To simulate that Redis is “struggling” you can use the CLIENT PAUSE command. For example:

$ make redis-cache-cli
redis-cache:6379> client pause 30000
OK

Now, for 30 seconds (30,000 milliseconds) all attempts to talk to Redis Cache is going to cause a redis.exceptions.TimeoutError: Timeout reading from socket exception which gets swallowed and logged. But you should be able to use the service fully.

For example, all things related to authentication, such as your session cookie should continue to work because we use the cached_db backend in settings.SESSION_ENGINE. It just means we have to rely on PostgreSQL to verify the session cookie value on each and every request.

Giving users upload permission

The user should write up a bug.

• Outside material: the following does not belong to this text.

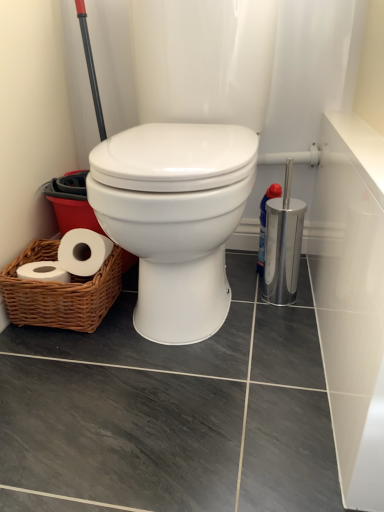 Where is `free space in front of woven brown basket at lower left`? free space in front of woven brown basket at lower left is located at coordinates (69, 334). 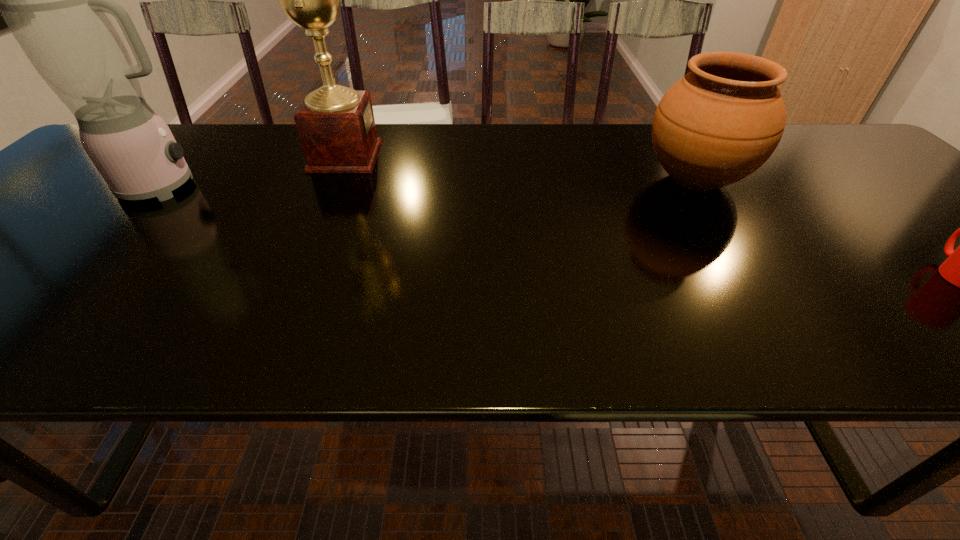 The height and width of the screenshot is (540, 960). Identify the location of the closest object to the pottery. (959, 269).

Locate which object ranks third in proximity to the rightmost object. Please provide its 2D coordinates. Your answer should be formatted as a tuple, i.e. [(x, y)], where the tuple contains the x and y coordinates of a point satisfying the conditions above.

[(56, 0)]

See Uploading basics.

If the user is a Mozilla employee, needinfo the user’s manager and verify the user needs upload permission.

If the user is not a Mozilla employee, find someone to vouch for the user.

Once vouched:

  1. Log in to https://symbols.mozilla.org/users

  2. Use the search filter at the bottom of the page to find the user

  3. Click to edit and make give them the “Uploaders” group (only).

  4. Respond and say that they now have permission and should be able to either upload via the web or create an API Token with the “Upload Symbol Files” permission.

  5. Resolve the bug.

Deployment

Dev

Dev is at: https://symbols.dev.mozaws.net

Dev deploys every time someone lands something in the master branch.

Stage

Stage is at: https://symbols.stage.mozaws.net

To deploy to stage, create a tag:

$ ./bin/release.py make-tag

Prod

Prod is at: https://symbols.mozilla.org

To deploy to prod, ask an ops person to deploy the tag you pushed to stage.